Simon Willison’s Weblog

Subscribe

Weeknotes: A flurry of not-quite-finished features

3rd January 2021

My Christmas present to myself this year was to allow myself to spend a week working on stuff I found interesting, rather than sticking to the most important things. This may have been a mistake: it’s left me with a flurry of interesting but not-quite-finished features.

Prettier for Datasette

A couple of years ago I decided to adopt Black, an opinionated code formatter, for all of my Python projects.

This proved to be a much, much bigger productivity boost than I had expected.

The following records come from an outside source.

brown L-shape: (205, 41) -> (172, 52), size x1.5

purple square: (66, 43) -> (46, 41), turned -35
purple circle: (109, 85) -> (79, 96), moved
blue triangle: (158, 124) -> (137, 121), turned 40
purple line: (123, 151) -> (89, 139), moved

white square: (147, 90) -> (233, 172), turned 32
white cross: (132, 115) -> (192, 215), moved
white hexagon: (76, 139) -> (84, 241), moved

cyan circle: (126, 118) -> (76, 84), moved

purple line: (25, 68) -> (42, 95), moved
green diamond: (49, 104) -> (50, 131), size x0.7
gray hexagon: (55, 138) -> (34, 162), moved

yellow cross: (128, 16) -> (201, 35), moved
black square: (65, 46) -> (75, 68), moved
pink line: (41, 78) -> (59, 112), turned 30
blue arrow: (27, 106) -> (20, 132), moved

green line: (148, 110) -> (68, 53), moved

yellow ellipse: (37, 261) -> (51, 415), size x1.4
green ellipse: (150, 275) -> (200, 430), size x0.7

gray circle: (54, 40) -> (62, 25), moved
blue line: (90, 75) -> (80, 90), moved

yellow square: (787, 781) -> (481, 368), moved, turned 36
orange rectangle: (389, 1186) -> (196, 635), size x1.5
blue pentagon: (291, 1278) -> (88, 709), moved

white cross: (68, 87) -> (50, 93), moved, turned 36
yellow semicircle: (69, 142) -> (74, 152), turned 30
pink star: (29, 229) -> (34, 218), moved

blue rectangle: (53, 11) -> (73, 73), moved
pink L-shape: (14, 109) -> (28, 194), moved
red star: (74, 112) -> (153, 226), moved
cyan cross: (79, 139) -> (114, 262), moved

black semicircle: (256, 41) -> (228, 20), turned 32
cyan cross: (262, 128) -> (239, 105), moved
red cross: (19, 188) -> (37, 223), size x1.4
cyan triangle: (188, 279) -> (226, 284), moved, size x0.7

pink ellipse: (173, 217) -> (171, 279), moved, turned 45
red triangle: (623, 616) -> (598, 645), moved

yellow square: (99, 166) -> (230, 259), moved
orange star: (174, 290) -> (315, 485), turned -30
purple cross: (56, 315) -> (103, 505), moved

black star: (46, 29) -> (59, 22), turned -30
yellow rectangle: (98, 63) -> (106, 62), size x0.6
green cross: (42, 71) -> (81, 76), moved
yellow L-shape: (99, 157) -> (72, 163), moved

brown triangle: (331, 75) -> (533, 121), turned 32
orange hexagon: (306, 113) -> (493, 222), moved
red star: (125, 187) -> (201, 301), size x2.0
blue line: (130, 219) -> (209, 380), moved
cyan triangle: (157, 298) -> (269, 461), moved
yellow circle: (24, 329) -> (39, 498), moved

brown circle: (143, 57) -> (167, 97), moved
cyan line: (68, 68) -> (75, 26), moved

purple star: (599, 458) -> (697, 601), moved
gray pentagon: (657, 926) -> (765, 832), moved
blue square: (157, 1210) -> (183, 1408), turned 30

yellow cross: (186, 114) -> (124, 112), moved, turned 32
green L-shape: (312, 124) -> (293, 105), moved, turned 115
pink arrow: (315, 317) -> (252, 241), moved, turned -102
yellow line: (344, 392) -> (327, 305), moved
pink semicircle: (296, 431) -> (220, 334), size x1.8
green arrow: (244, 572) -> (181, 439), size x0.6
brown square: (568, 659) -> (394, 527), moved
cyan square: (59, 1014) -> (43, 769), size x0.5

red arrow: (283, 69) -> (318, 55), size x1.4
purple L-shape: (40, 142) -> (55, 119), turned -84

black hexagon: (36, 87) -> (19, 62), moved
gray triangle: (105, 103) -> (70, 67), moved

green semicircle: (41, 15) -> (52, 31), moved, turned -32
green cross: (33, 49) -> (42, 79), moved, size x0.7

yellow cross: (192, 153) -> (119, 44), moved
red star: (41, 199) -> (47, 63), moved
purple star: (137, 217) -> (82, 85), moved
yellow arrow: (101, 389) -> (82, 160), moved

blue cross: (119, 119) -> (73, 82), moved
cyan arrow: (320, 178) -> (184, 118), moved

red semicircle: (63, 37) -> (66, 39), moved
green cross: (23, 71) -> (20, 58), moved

It turns out I had been spending a non-trivial portion of my coding brain cicles thinking about code formatting. I was really stressing the details over how data structures should be indented, or how best to attempt to hit a 80 character line length limit.

Letting go and outsourcing all of that nit-picking to Black meant I didn’t have to spend any time thinking about that stuff, at all. It as so liberating! It even changed the way I write unit tests, as I described in How to cheat at unit tests with pytest and Black.

I’ve been hoping to adopt something similar for JavaScript for ages. The leading contender in that space is Prettier, but I’ve held back because I didn’t like the aesthetics of its handling of chained method calls.

That’s a pretty dumb reason to lose out on such a big productivity boost, so I’ve decided to forget about that issue entirely.

Datasette doesn’t have much JavaScript at the moment, but that’s likely to change in the future. So I’ve applied Prettier to the table.js file and configured a GitHub action that will fail if Prettier hasn’t been applied—I wrote that up as a TIL.

JavaScript plugins for Datasette

This is why I’ve been thinking about JavaScript: I’ve been pushing forward on the open issue to provide a JavaScript plugin mechanism that Datasette plugins can hook into.

Datasette’s Python plugins use pluggy, and I absolutely love it—it’s a powerful, simple and elegant way to define plugins and have them cooperate with each other.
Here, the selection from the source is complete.